By DAVID RAINER, Alabama Department of Conservation and Natural Resources
District Park Ranger Pete Mitchum, with the Alabama Department of Conservation and Natural Resources’ State Parks Division, was told to wear his Class A uniform to work recently, and he didn’t know why. He complied and found out that Alabama Conservation Enforcement Officers Association (ACEOA) President Vance Wood was on his way to meet him.
Wood, a Conservation Enforcement Lieutenant with the Department’s Wildlife and Freshwater Fisheries (WFF) Division, showed up at Gulf State Park to present Mitchum with the ACEOA Enforcement Officer of the Year Award.
“That was kind of a surprise,” Mitchum said. “While we are not conservation officers, we are officers who work for the Conservation Department. The ACEOA covers the enforcement personnel in all four divisions – State Parks, Wildlife and Freshwater Fisheries, Marine Resources and State Lands.
“It was an honor to receive it. There are about 200 enforcement officers in the Conservation Department, and there is probably somebody out there that deserved it more than me, but I am grateful for the award.”
Director Greg Lein said Alabama State Parks is proud to have Mitchum considered for the ACEOA award.
“We think he’s a great recipient of the award,” Lein said. “I think the thing we’re most pleased with is the fact that he was nominated by his own people, which says a lot about the kind of leader he is. They respect him and respect his leadership to a degree that they wanted to nominate him. We’re proud to have him as a part of our team.”

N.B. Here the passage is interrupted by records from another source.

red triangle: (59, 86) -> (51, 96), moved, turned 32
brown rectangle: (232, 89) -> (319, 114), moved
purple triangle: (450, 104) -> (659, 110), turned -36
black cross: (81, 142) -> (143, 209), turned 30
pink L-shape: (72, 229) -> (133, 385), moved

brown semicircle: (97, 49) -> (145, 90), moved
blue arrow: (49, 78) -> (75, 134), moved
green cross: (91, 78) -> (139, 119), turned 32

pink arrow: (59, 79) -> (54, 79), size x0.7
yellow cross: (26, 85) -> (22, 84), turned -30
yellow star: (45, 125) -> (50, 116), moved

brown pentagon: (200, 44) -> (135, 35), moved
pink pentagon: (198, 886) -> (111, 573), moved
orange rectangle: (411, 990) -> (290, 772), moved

Mitchum’s law enforcement career began in 1994 with a sheriff’s department in South Carolina, his wife’s home state. He worked patrol, K-9 and narcotics before being hired by the U.S. State Department in 2006 as a police advisor to advise and mentor the Afghanistan National Police.
“The whole concept was to teach an Islamic police force democratic policing,” said Mitchum, who said he’d always wanted to be in law enforcement since Mobile Police Officer Dan Buck gave him a short ride in a squad car when he was 7 years old. “It sounds challenging, and it was. I think we did a lot of good over there. I made a lot of longtime friends.”

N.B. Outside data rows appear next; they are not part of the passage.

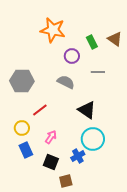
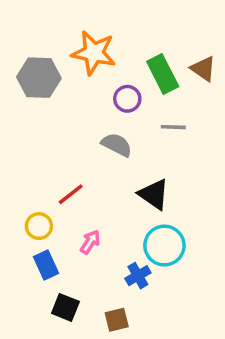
green rectangle: (92, 42) -> (163, 74), size x1.5
gray hexagon: (22, 81) -> (39, 78), moved
black square: (51, 162) -> (65, 307), moved

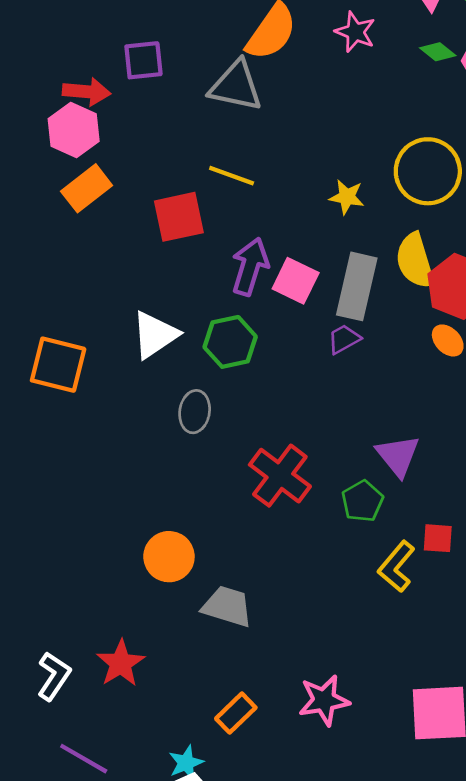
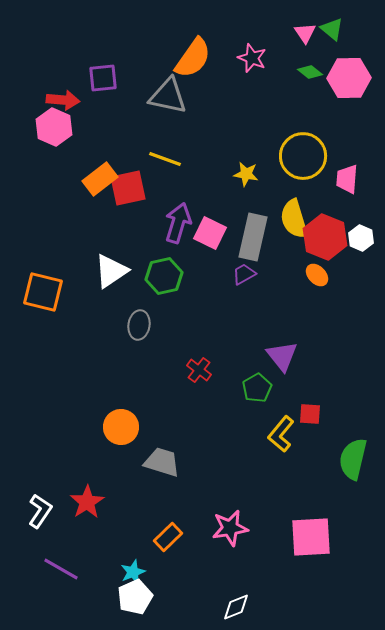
orange rectangle: (87, 188) -> (100, 179), moved
red cross: (280, 476) -> (199, 370), size x0.6

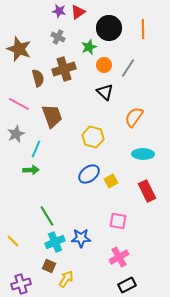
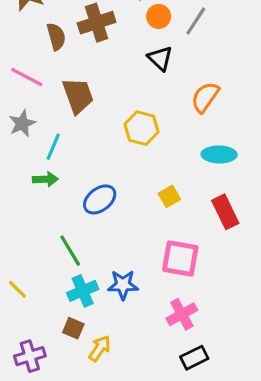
blue ellipse: (89, 174) -> (100, 199), moved
pink square: (118, 221) -> (180, 258), size x1.4

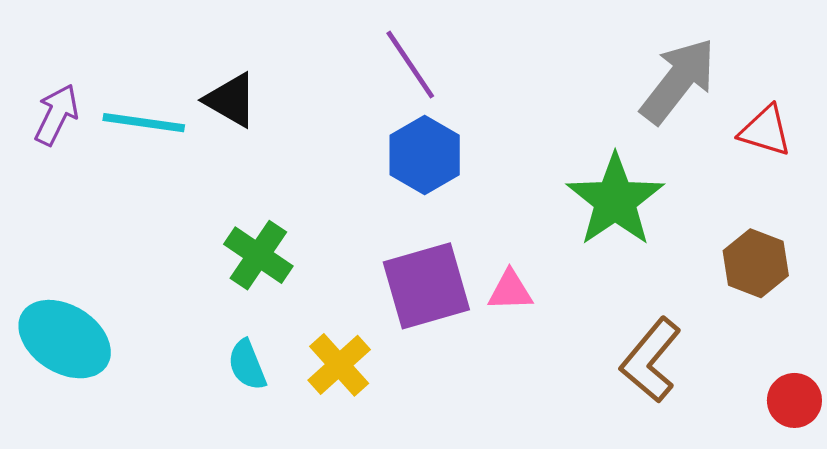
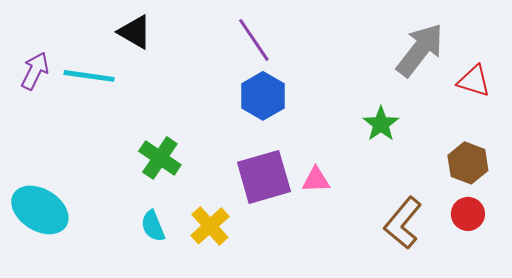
black triangle: (231, 100) -> (135, 32), moved
green star: (615, 200) -> (381, 124), size x0.6
red circle: (794, 400) -> (468, 214), moved

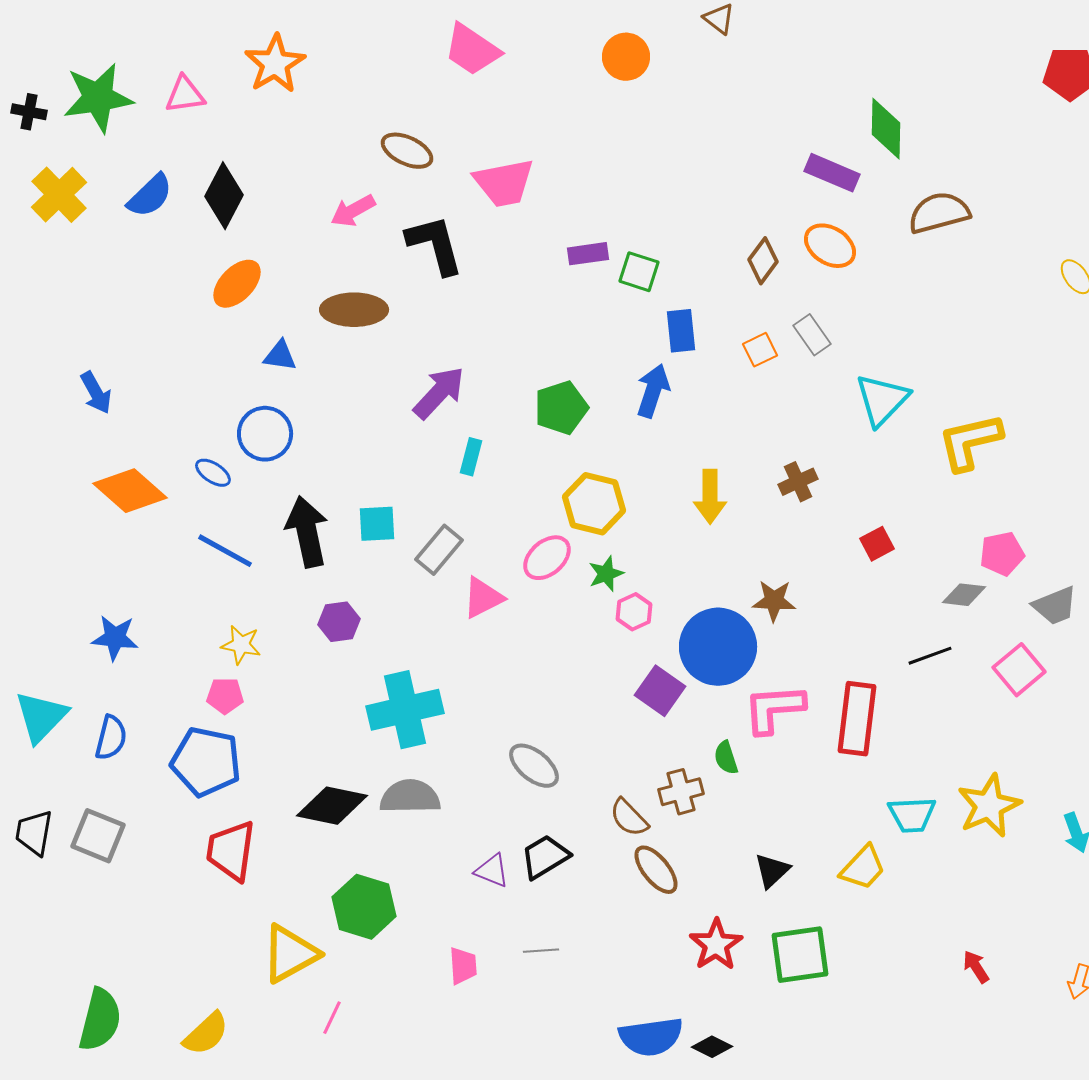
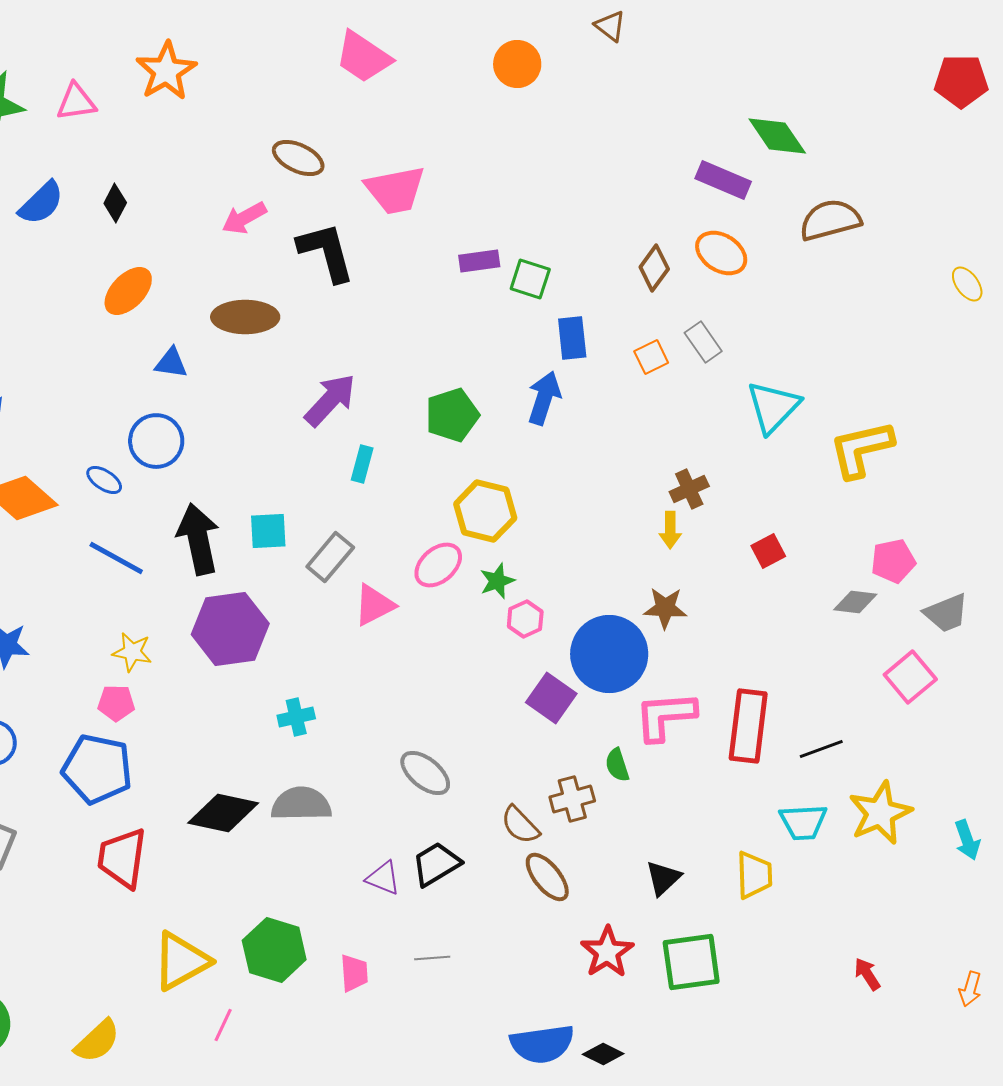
green diamond: (886, 129) -> (777, 136), turned -36
black diamond: (224, 196) -> (115, 203), size x0.6
yellow arrow: (710, 497) -> (670, 530), moved, size x0.7
purple hexagon: (339, 622) -> (230, 629), size x1.8
black line: (930, 656) -> (821, 749), moved
cyan cross: (405, 710) -> (296, 717), size x0.5
yellow trapezoid: (863, 868) -> (754, 875), turned -45
green hexagon: (364, 907) -> (274, 950), moved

After eight months at home, a friend called and asked him about being a bomb-detection dog handler back in Afghanistan. Mitchum only had experience with dual-purpose police dogs, not bomb dogs. After some convincing, he headed back overseas.
“Got my dog, and we were searching cars and buildings,” he said. “I had a really awesome dog (a Belgian Malinois named Brutus). He was a sharp, sharp dog. He received several recognitions while we were over there. It was all the dog. I was just holding the leash.
“The camp (near Kabul) got hit in 2015, and he developed a little PTSD (post-traumatic stress disorder). Loud noises made him shut down. They retired him, and the general at that time was kind enough to fly him back to the states to be with me. That was pretty awesome.”